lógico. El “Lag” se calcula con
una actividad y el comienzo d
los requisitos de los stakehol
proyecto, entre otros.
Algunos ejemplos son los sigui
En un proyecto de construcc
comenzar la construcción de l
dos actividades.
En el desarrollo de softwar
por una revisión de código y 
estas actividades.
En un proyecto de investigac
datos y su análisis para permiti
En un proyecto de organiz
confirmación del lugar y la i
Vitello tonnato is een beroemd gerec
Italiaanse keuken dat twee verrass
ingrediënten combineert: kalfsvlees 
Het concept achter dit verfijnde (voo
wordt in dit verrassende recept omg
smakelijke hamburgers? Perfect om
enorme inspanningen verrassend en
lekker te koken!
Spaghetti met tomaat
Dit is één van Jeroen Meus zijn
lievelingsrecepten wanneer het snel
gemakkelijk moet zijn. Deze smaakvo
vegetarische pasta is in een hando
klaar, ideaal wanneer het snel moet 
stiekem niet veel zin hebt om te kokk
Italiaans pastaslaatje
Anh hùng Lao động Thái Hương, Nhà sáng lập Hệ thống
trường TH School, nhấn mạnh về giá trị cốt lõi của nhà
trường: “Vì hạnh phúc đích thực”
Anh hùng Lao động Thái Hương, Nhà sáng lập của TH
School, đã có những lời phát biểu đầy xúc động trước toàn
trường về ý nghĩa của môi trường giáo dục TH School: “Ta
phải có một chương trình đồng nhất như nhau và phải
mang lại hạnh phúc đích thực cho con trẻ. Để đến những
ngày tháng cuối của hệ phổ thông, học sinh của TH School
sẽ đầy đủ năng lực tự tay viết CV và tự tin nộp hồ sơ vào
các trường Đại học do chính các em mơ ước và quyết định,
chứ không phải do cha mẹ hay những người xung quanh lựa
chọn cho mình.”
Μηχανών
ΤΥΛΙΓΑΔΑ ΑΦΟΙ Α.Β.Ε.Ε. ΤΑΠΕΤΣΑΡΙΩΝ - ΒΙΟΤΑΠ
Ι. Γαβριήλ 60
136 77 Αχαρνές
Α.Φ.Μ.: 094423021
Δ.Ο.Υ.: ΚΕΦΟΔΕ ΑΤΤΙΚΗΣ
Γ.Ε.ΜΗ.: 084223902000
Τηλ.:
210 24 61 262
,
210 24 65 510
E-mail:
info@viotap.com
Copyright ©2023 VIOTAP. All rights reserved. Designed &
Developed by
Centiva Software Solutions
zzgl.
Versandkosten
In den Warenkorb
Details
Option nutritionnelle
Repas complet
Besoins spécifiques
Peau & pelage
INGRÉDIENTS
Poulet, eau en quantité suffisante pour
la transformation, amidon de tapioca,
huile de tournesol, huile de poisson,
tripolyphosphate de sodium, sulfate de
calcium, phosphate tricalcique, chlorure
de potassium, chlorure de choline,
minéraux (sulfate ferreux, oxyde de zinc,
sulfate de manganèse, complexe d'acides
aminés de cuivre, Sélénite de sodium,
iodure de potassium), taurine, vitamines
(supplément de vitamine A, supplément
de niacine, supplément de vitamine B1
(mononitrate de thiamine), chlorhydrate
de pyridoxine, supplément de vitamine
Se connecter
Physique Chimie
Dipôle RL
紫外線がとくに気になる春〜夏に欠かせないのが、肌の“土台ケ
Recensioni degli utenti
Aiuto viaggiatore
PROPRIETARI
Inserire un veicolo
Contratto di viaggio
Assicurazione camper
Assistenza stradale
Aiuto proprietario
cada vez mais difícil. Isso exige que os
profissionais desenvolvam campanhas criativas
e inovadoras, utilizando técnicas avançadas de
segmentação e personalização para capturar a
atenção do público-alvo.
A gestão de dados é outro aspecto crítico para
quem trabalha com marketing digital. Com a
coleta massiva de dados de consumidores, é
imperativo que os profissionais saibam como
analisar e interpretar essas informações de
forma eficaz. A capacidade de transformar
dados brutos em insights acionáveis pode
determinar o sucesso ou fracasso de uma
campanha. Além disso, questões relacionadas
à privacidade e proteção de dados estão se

━━━━

Where a line of the records above holds the word "phúc", copy that line.

trường: “Vì hạnh phúc đích thực”
mang lại hạnh phúc đích thực cho con trẻ. Để đến những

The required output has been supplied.